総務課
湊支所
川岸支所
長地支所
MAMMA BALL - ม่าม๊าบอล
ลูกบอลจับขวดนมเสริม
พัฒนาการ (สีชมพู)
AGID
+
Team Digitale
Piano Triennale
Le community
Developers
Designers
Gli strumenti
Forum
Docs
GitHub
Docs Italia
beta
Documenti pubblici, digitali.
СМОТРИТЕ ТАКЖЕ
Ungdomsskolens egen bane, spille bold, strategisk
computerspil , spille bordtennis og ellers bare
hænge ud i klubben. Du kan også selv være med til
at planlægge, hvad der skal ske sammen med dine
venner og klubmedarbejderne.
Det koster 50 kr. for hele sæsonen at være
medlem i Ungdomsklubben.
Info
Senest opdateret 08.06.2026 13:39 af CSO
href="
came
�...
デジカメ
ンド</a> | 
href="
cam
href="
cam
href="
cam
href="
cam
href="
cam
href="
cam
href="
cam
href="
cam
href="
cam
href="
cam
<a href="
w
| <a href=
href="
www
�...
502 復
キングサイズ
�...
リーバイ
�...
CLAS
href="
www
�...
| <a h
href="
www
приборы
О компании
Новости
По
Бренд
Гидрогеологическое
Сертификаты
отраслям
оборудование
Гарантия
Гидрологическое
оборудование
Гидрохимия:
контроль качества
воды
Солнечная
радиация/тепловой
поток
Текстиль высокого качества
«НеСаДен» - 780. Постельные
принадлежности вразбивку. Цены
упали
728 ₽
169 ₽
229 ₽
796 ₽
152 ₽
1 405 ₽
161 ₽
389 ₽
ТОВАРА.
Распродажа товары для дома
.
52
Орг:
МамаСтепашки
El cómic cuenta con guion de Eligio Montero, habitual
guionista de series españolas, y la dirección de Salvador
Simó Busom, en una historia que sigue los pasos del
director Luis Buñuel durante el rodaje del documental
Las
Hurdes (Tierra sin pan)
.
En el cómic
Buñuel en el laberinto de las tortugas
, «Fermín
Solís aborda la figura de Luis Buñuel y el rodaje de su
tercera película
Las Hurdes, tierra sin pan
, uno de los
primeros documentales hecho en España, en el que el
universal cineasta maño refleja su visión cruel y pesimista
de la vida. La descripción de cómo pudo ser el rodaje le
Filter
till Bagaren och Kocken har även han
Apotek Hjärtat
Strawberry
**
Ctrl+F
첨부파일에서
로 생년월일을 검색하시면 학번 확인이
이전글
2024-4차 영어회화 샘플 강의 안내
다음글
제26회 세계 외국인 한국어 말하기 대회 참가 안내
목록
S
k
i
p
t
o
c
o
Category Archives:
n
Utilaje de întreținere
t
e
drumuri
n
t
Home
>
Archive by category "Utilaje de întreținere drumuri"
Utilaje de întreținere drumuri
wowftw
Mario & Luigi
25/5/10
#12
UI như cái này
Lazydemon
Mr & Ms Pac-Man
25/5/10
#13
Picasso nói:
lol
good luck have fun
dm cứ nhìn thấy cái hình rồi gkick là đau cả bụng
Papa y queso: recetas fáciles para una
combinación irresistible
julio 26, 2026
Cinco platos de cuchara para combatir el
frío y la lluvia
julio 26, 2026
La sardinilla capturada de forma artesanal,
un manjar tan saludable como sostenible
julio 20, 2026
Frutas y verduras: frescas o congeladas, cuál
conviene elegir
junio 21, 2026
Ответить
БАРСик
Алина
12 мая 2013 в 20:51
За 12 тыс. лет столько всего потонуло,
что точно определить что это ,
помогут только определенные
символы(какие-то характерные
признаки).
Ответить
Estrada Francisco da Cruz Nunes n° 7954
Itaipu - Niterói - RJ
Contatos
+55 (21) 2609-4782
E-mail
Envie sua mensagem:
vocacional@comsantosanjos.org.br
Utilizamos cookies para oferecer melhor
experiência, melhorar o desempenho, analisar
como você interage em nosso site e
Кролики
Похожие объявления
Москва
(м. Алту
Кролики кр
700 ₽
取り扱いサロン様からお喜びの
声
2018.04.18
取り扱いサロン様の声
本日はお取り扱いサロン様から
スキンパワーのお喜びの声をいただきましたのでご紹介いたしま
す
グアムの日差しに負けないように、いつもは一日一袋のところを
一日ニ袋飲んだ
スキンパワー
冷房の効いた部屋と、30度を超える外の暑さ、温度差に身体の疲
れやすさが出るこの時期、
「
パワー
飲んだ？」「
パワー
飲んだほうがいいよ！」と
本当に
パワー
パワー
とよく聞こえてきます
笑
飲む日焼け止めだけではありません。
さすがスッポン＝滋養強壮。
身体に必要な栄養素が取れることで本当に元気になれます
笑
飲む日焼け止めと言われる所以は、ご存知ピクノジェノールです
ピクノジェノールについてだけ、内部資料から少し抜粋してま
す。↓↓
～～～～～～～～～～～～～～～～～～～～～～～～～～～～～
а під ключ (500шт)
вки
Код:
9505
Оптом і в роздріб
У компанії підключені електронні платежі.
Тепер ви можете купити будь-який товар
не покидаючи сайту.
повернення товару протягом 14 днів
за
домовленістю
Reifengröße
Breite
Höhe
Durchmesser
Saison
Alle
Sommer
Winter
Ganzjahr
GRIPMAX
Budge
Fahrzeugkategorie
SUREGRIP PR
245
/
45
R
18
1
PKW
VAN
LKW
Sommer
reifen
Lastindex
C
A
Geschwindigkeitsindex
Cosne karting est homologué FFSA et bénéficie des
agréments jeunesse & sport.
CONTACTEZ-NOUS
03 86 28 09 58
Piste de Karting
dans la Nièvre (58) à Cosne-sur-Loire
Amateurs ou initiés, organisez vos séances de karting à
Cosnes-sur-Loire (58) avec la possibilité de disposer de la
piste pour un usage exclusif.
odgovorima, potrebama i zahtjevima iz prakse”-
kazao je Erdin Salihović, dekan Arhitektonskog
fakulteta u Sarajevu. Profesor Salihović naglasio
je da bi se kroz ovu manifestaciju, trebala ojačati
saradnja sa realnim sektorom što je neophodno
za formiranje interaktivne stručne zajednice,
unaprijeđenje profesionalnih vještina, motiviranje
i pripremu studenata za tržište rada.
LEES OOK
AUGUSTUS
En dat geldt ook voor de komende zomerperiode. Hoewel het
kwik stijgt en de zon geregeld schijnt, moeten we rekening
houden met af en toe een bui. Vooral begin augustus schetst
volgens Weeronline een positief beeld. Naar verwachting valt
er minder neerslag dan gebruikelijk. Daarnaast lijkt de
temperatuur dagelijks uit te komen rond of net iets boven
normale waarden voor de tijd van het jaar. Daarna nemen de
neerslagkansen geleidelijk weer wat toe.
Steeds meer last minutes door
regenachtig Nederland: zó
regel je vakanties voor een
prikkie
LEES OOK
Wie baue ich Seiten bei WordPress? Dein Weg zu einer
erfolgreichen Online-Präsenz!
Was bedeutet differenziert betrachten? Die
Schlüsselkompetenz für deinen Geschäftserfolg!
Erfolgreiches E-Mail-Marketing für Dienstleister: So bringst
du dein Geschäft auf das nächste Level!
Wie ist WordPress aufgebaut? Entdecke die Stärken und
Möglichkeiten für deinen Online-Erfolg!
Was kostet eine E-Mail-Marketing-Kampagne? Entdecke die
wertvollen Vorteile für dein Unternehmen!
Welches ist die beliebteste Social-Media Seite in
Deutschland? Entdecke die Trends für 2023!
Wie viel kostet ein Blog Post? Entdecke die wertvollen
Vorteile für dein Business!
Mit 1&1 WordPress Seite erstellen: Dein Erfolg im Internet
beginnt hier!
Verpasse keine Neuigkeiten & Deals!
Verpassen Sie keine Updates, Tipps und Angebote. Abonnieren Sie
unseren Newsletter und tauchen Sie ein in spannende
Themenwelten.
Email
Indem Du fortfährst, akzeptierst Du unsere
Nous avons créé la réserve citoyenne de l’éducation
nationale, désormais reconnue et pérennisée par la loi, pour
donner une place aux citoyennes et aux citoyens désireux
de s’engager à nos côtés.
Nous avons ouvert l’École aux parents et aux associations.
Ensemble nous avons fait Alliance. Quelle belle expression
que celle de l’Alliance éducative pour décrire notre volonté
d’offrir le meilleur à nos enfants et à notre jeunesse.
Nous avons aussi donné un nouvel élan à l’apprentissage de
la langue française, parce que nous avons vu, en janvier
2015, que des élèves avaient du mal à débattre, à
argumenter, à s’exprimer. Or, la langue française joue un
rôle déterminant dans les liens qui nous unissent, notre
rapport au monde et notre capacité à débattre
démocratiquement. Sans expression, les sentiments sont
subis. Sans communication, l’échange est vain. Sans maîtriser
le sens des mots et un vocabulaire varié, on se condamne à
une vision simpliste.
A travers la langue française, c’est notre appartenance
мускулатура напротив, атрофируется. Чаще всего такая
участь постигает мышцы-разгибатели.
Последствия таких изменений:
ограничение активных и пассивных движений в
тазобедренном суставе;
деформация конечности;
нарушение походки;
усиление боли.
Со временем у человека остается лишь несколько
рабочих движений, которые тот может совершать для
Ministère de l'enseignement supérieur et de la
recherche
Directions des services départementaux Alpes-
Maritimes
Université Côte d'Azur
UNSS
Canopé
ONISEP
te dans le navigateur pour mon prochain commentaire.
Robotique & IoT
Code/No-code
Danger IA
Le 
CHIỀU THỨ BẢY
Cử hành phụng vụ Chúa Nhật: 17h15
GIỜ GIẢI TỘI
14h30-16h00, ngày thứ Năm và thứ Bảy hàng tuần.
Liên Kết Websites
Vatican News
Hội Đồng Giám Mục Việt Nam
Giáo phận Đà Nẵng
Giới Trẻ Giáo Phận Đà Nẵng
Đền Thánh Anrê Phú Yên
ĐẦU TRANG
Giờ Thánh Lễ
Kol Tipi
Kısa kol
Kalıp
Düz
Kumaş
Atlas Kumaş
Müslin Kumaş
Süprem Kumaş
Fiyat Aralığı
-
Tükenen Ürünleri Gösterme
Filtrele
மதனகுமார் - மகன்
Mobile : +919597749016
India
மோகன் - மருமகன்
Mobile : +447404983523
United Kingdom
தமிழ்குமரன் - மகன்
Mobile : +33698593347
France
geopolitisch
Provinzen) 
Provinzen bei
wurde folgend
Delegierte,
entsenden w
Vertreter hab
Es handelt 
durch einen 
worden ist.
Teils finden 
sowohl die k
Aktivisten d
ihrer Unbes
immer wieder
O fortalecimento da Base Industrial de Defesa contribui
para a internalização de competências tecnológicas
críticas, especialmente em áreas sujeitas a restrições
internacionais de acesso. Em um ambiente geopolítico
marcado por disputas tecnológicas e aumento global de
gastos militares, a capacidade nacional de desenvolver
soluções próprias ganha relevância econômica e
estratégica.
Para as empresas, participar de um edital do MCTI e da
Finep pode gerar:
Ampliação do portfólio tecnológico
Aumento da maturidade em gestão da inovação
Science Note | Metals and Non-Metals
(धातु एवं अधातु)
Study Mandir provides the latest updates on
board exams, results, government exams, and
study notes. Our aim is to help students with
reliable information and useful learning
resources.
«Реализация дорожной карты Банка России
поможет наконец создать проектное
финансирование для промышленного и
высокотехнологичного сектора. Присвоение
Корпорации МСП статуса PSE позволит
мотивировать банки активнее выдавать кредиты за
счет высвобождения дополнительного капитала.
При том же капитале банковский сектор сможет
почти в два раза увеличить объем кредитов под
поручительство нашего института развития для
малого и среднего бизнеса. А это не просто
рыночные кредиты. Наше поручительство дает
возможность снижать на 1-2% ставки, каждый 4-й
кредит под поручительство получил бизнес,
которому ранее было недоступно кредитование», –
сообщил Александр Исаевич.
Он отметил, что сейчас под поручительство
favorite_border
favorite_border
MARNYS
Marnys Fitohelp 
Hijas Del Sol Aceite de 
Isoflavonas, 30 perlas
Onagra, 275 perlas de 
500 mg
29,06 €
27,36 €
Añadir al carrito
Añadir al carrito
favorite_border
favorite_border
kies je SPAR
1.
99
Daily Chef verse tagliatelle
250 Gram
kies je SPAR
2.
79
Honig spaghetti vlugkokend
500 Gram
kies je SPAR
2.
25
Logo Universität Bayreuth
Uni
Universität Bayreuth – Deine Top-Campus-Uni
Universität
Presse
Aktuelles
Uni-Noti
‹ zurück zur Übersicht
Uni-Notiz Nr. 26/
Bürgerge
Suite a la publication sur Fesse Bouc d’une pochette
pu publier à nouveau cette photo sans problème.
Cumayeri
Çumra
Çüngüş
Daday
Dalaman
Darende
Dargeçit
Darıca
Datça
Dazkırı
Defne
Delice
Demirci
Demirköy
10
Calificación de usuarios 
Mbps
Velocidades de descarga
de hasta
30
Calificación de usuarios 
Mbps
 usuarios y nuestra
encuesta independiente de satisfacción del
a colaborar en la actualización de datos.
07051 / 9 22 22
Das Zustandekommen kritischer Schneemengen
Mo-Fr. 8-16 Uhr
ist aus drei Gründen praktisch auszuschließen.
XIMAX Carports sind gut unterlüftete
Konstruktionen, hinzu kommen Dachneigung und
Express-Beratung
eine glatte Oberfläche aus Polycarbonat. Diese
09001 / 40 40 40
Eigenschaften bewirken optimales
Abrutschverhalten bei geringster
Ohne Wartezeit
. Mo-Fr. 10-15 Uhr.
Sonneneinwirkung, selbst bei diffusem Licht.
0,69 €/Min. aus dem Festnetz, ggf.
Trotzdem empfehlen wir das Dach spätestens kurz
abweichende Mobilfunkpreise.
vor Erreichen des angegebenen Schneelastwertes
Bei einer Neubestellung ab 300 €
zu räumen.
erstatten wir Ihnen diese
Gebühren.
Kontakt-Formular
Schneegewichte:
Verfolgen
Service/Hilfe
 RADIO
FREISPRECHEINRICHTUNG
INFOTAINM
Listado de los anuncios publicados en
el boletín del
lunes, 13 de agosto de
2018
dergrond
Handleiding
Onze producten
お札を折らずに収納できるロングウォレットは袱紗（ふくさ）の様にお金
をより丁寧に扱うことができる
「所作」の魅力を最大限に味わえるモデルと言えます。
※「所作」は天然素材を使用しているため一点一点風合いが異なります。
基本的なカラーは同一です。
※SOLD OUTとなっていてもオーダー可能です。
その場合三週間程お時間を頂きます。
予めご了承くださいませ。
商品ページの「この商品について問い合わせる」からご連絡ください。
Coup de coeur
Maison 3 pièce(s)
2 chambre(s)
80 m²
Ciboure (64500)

::::::::

### Exercise
Return only the stretch of the material above from the line holding "தமிழ்குமரன் - மகன்" through the line holding "O fortalecimento da", copied exactly.

### Task output
தமிழ்குமரன் - மகன்
Mobile : +33698593347
France
geopolitisch
Provinzen) 
Provinzen bei
wurde folgend
Delegierte,
entsenden w
Vertreter hab
Es handelt 
durch einen 
worden ist.
Teils finden 
sowohl die k
Aktivisten d
ihrer Unbes
immer wieder
O fortalecimento da Base Industrial de Defesa contribui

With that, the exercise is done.